Plasminogen replacement therapy for the treatment of children and adults with congenital plasminogen deficiency

Abstract

Congenital plasminogen deficiency is caused by mutations in PLG, the gene coding for production of the zymogen plasminogen, and is an ultrarare disorder associated with abnormal accumulation or growth of fibrin-rich pseudomembranous lesions on mucous membranes. Left untreated, these lesions may impair organ function and impact quality of life. Plasminogen replacement therapy should provide an effective treatment of the manifestations of congenital plasminogen deficiency. An open-label phase 2/3 study of human Glu-plasminogen administered IV at 6.6 mg/kg every 2 to 4 days in 15 patients with congenital plasminogen deficiency is ongoing. Reported here are data on 14 patients who completed at least 12 weeks of treatment. The primary end point was an increase in trough plasminogen activity levels by at least an absolute 10% above baseline. The secondary end point was clinical success, defined as ≥50% improvement in lesion number/size or functionality impact from baseline. All patients achieved at least an absolute 10% increase in trough plasminogen activity above baseline. Clinical success was observed in all patients with clinically visible (conjunctiva and gingiva), nonvisible (nasopharynx, bronchus, colon, kidney, cervix, and vagina), and wound-healing manifestations of the disease. Therapeutic effects were rapid, as all but 2 lesions resolved or improved after 4 weeks of treatment. Human Glu-plasminogen was well tolerated in both children and adults. This study provides critical first evidence of the clinical utility of ongoing replacement therapy with human Glu-plasminogen for the treatment of children and adults with congenital plasminogen deficiency. This trial was registered at www.clinicaltrials.gov as #NCT02690714.
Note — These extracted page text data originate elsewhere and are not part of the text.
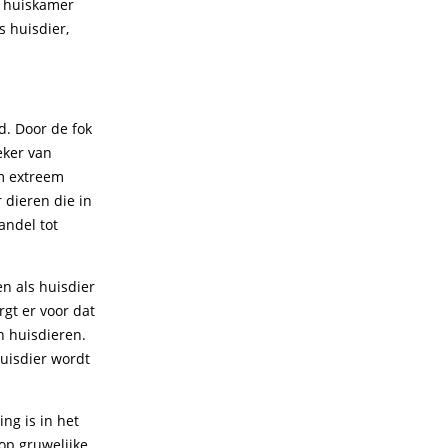
je huiskamer
s huisdier,
d. Door de fok
eker van
em extreem
 dieren die in
andel tot
n als huisdier
gt er voor dat
n huisdieren.
huisdier wordt
ng is in het
 op gruwelijke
Conflict of interest statement

Conflict-of-interest disclosure: A.D.S. and C.N. received nonfinancial (clinical research) and other support (speaker fee, consulting, and travel) from Prometic, whose drug is studied in this work, and Kedrion. N.T. received nonfinancial support (clinical research) from Prometic and Kedrion. B.M.H. received personal fees and nonfinancial support from Shire, Novo Nordisk, and Octapharma AG. P.L., J.E.M., J.M.P., K.T., and G.R.A. received personal fees from Prometic Life Sciences, Inc. or its affiliates, outside the submitted work. In addition, Prometic has a patent number pending. P.M.S. declares no competing financial interests.
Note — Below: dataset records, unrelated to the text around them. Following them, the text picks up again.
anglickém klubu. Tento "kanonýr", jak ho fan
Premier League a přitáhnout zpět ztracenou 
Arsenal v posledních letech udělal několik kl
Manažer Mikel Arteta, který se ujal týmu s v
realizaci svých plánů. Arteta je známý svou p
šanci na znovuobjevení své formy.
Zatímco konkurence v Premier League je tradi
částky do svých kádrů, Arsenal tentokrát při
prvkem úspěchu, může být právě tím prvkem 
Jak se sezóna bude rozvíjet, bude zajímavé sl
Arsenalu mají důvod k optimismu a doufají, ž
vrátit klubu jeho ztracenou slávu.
© 2018 by The American Society of Hematology.

Figures

Graphical abstract

Figure 1.

Study schematic of the open-label, phase 2/3 trial of human Glu-plasminogen in children and adults with congenital plasminogen deficiency. This is an ongoing open-label study with a 21-day screening period (for eligibility) and 3 treatment segments. Patients were given human Glu-plasminogen at 6.6 mg/kg administered as a 10- to 30-minute IV infusion every second, third, or fourth day based upon individual PK in segments 1 and 2. In segment 3, patients started with the same dose and frequency as in segment 2, with the investigator having the option to modify the dosing schedule based on clinical response and plasminogen activity trough levels. Patients will be treated for 48 weeks in Norway or until product licensing or study termination by the sponsor (whichever is later) in the United States.

Figure 2.

Mean plasminogen activity levels after the first and week 12 doses of plasminogen (human). (A) Mean plasminogen activity levels after the first dose of plasminogen (human) in 14 patients with hypoplasminogenemia; this includes 6 patients (1 child and 5 adults) who received a single 6-mg/kg dose in the phase 1 study (2002C005G) and 8 patients (4 children and 4 adults) who received a single 6.6-mg/kg dose in the phase 2/3 study. (B) Mean plasminogen activity levels after the week 12 dose of 6.6 mg/kg plasminogen (human) in the same 14 patients.

Figure 3.

LC before and after replacement therapy with plasminogen (human). (A) Left eye lesion for patient 2 at day 0, prior to administration of plasminogen (human). The subject received plasminogen (human) at an IV dose of 6.6 mg/kg every second day. (B) Complete resolution of the left eye lesion after 4 weeks of treatment with plasminogen (human).